Small white orchid (Pseudorchis albida), also known as the white mountain orchid, is a rare species found in dry rough pasture in upland or coastal areas. It is a small plant, rarely over six inches, and bears small white flowers in a fairly tight spike from mid-June. Very widespread across North America; Europe from Ireland to the Balkans, and as far north as Scandinavia.

In brief

  • Recorded from upland areas across Northern Ireland
  • Widespread in the Province, but lost from half of its former known sites
  • Lost entirely from its County Down sites
  • Flowers in June and July.

Species description
A perennial species with small tuberous roots, rarely more than 15cm tall and rather inconspicuous; found on well-drained pastures, mostly upland but descending to lower altitudes (at sea level in some parts of Scotland). The flowers are produced in a tight spike and are small and white, with a sweet scent and carry nectar in spurs which attract a wide variety of insects.

Life cycle
The plant is a perennial with underground tubers; aerial parts are annual and new tubers are produced each year. Seeds are tiny, typical of those of orchids. After seed germination, the young plants must form an association with a special fungus (mycorrhiza) in order to grow and develop.

Similar species
There are no similar species with which this could be confused.

How to see this species
This is an inconspicuous plant, especially when growing as an isolated individual. There are a few well-documented sites where the plant appears regularly, but it is best to seek guidance from an experienced field botanist who knows the sites personally.

Current status
There has been a loss of about half of all its recorded sites since about 1930, and it has been totally lost from its two County Down sites. However, some new sites were located in recent decades, and part of the problem of assessing the decline of this orchid is the ease with which it can be overlooked.

Why is this species a priority in Northern Ireland?

  • This species is scarce and has declined in terms of the number of sites across the whole of the British Isles in the past century.

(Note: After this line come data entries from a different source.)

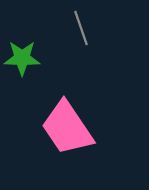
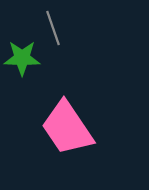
gray line: moved 28 px left
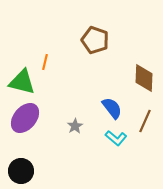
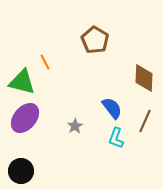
brown pentagon: rotated 12 degrees clockwise
orange line: rotated 42 degrees counterclockwise
cyan L-shape: rotated 70 degrees clockwise
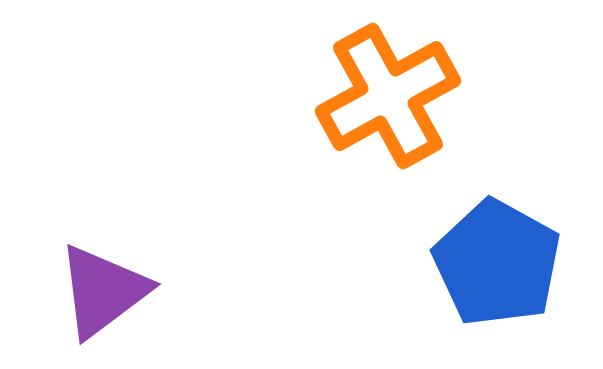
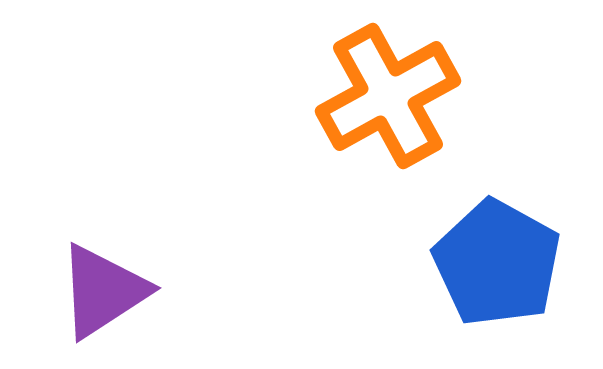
purple triangle: rotated 4 degrees clockwise
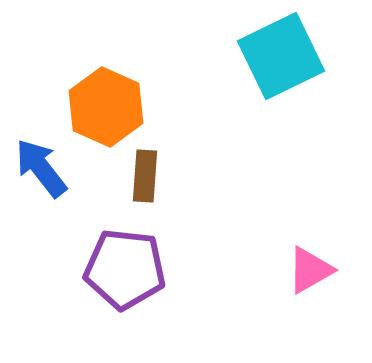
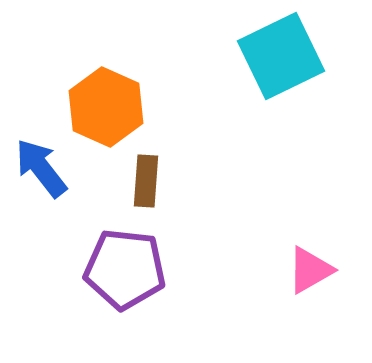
brown rectangle: moved 1 px right, 5 px down
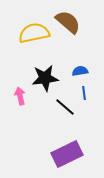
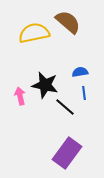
blue semicircle: moved 1 px down
black star: moved 7 px down; rotated 20 degrees clockwise
purple rectangle: moved 1 px up; rotated 28 degrees counterclockwise
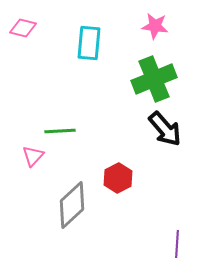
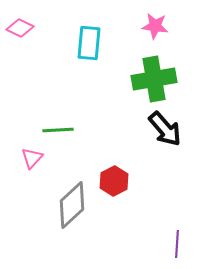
pink diamond: moved 3 px left; rotated 12 degrees clockwise
green cross: rotated 12 degrees clockwise
green line: moved 2 px left, 1 px up
pink triangle: moved 1 px left, 2 px down
red hexagon: moved 4 px left, 3 px down
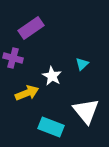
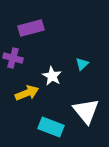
purple rectangle: rotated 20 degrees clockwise
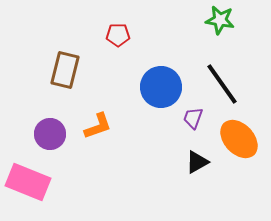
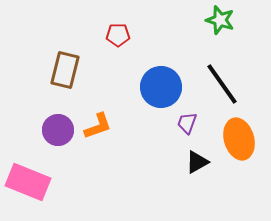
green star: rotated 8 degrees clockwise
purple trapezoid: moved 6 px left, 5 px down
purple circle: moved 8 px right, 4 px up
orange ellipse: rotated 27 degrees clockwise
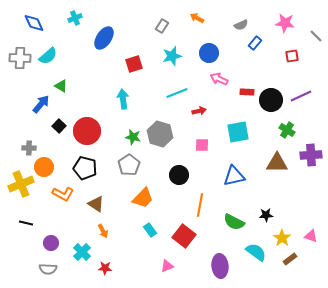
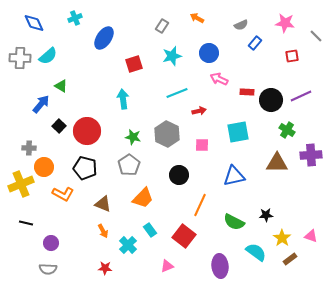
gray hexagon at (160, 134): moved 7 px right; rotated 10 degrees clockwise
brown triangle at (96, 204): moved 7 px right; rotated 12 degrees counterclockwise
orange line at (200, 205): rotated 15 degrees clockwise
cyan cross at (82, 252): moved 46 px right, 7 px up
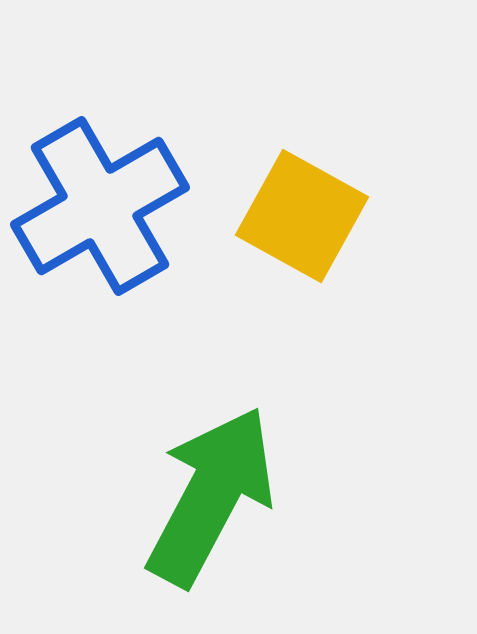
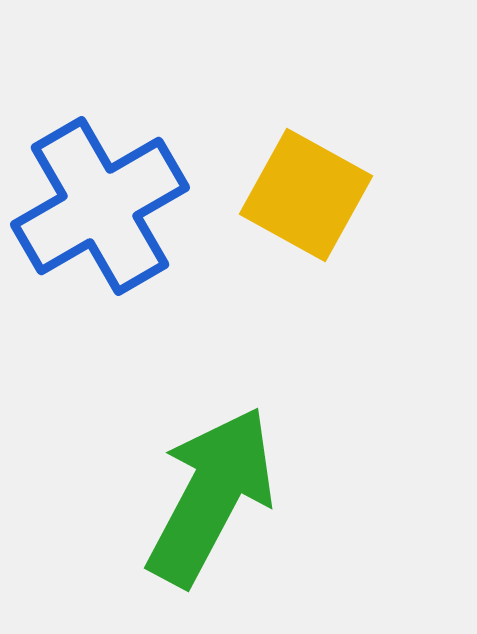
yellow square: moved 4 px right, 21 px up
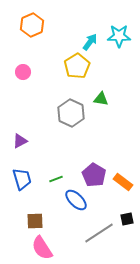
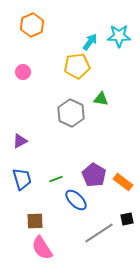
yellow pentagon: rotated 25 degrees clockwise
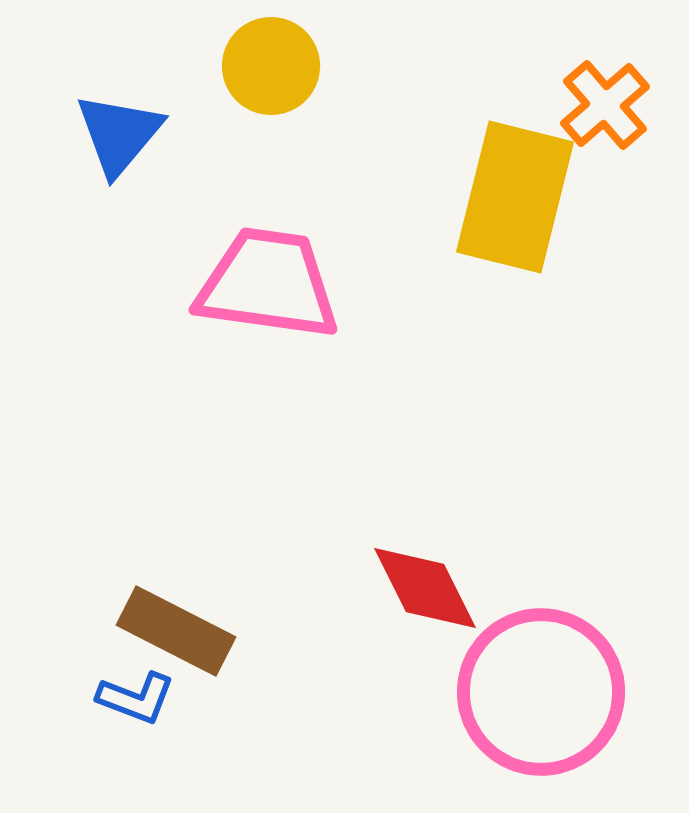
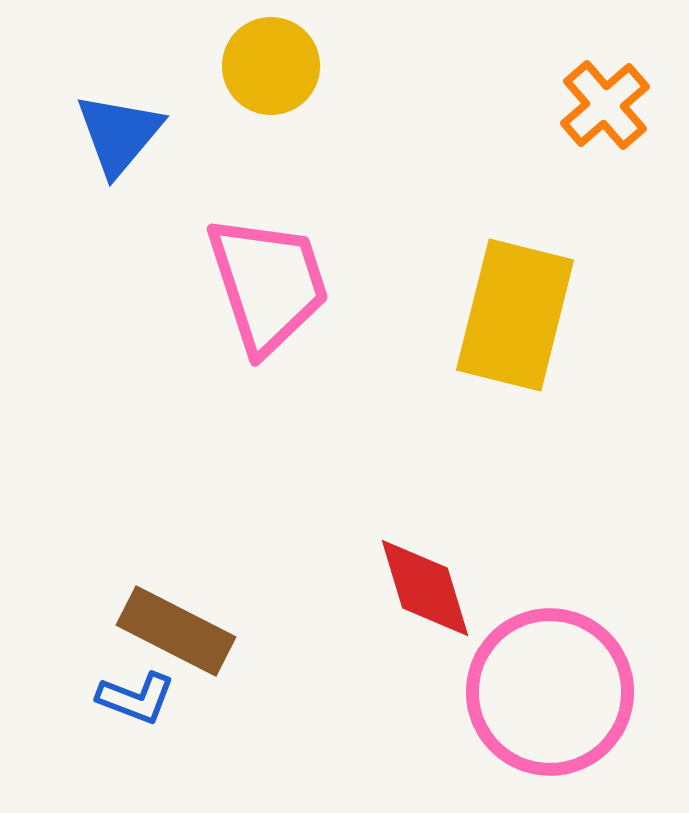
yellow rectangle: moved 118 px down
pink trapezoid: rotated 64 degrees clockwise
red diamond: rotated 10 degrees clockwise
pink circle: moved 9 px right
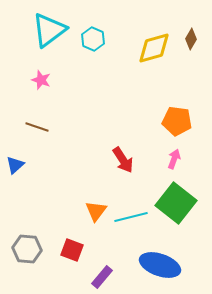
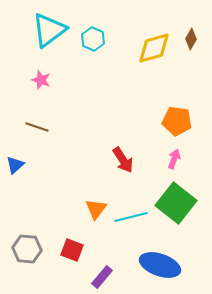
orange triangle: moved 2 px up
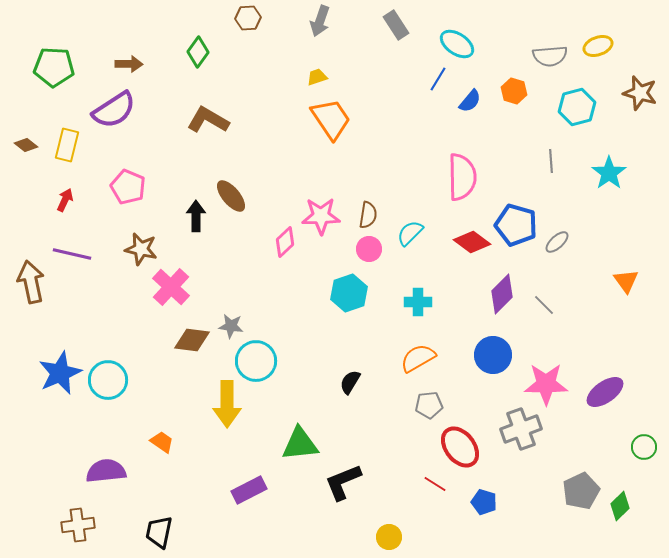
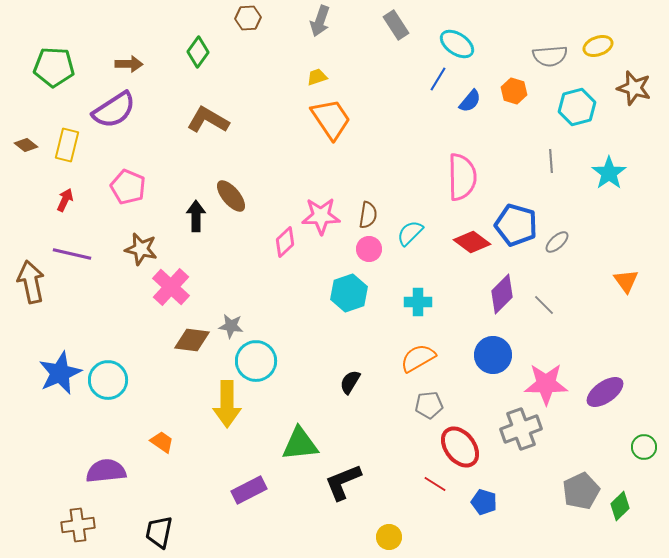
brown star at (640, 93): moved 6 px left, 5 px up
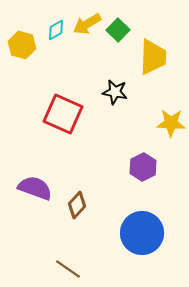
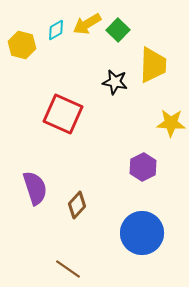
yellow trapezoid: moved 8 px down
black star: moved 10 px up
purple semicircle: rotated 52 degrees clockwise
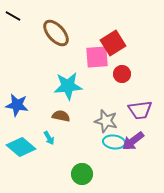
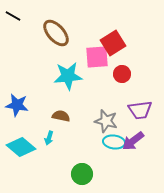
cyan star: moved 10 px up
cyan arrow: rotated 48 degrees clockwise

In Northern Ireland this loss amounts to approximately half of all sites. It has also declined in Scandinavia and other parts of its European range.

Threats/Causes of decline
The principlal causes of decline have probably been habitat destruction caused by agricultural improvement and overgrazing.

Conservation of this species

Current action

  • The plant is listed as a protected species under Schedule 8 of the Wildlife Order (NI) 1985
  • Many of the sites are monitored on an ad hoc basis by field botanists.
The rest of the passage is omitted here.